Treatment of mechanical back pain consists of both pharmaceutical and non-pharmaceutical methods. Medications include Tylenol, OTC NSAIDS (Advil, Aleve), prescription NSAIDs (naproxen), COX-2 inhibitors (Mobic, Celebrex), and muscle relaxants (cyclobenzaprine). Narcotics are almost never indicated in the acute phase because of the high incidence of side effects and the high risk of abuse, diversion and addiction. Non-pharmaceutical treatments include walking, weight loss, and physical therapy. Traditional medical literature gives mixed results for chiropractic and spinal manipulation therapies. In addition there is tentative evidence to support the use of heat in the acute phase but does not support heat or cold therapies for chronic pain.

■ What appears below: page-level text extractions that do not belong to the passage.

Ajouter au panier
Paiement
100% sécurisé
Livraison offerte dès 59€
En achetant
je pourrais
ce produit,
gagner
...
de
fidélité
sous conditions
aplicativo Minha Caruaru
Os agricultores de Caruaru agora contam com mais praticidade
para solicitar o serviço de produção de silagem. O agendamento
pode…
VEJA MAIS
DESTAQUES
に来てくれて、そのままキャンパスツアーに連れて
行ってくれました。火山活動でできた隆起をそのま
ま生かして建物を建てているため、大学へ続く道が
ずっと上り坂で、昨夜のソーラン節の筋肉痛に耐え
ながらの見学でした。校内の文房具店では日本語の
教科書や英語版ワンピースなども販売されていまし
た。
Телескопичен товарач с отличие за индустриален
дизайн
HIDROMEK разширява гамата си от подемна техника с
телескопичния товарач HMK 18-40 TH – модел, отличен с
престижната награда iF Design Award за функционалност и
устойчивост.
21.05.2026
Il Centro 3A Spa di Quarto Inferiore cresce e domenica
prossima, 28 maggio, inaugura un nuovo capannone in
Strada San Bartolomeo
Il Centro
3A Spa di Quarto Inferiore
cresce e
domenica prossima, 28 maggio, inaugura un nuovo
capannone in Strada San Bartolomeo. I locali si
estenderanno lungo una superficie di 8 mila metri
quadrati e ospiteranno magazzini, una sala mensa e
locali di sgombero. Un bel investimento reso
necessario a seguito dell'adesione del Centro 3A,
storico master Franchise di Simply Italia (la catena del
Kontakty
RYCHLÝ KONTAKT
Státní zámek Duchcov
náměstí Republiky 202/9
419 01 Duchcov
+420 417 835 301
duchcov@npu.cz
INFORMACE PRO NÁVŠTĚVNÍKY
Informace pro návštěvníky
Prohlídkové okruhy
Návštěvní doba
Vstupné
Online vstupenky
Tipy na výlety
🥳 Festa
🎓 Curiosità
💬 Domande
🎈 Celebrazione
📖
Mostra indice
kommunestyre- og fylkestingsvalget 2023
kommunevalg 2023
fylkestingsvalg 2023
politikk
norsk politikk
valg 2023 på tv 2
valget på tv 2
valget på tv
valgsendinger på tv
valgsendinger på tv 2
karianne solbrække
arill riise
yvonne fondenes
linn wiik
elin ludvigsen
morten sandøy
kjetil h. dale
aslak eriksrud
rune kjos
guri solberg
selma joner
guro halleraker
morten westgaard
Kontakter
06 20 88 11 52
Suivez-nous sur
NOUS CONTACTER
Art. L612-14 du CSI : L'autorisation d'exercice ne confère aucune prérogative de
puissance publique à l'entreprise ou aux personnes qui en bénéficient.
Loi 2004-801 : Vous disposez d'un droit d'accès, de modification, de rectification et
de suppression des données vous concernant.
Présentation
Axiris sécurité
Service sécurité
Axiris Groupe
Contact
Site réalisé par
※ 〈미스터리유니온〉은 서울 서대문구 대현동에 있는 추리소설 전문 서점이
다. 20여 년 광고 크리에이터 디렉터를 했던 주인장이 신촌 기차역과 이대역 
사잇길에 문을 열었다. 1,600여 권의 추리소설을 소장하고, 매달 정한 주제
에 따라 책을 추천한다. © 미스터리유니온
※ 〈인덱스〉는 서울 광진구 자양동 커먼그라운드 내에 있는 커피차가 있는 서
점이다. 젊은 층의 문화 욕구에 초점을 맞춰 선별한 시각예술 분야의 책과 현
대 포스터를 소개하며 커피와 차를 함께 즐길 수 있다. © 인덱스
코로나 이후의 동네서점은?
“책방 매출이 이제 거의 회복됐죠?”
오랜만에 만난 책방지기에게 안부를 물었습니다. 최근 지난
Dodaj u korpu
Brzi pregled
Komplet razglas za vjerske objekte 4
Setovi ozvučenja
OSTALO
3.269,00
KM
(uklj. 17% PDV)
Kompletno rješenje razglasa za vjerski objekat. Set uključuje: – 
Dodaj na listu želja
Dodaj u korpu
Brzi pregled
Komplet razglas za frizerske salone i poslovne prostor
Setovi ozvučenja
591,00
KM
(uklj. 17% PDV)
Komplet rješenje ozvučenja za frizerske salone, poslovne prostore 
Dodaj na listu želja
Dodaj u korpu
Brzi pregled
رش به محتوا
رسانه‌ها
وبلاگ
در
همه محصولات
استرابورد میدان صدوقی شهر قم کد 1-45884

As for surgical treatment for chronic back pain, discectomy can be of benefit, however the literature shows that over time (i.e. 10 years), that benefit dissipates. Epidural steroid injections show little long-term benefit and the risk of complications including spinal fluid leaks and infections is not insignificant. Recent literature shows that spinal fusion, when performed for spinal stenosis, often does not change the long-term outcome.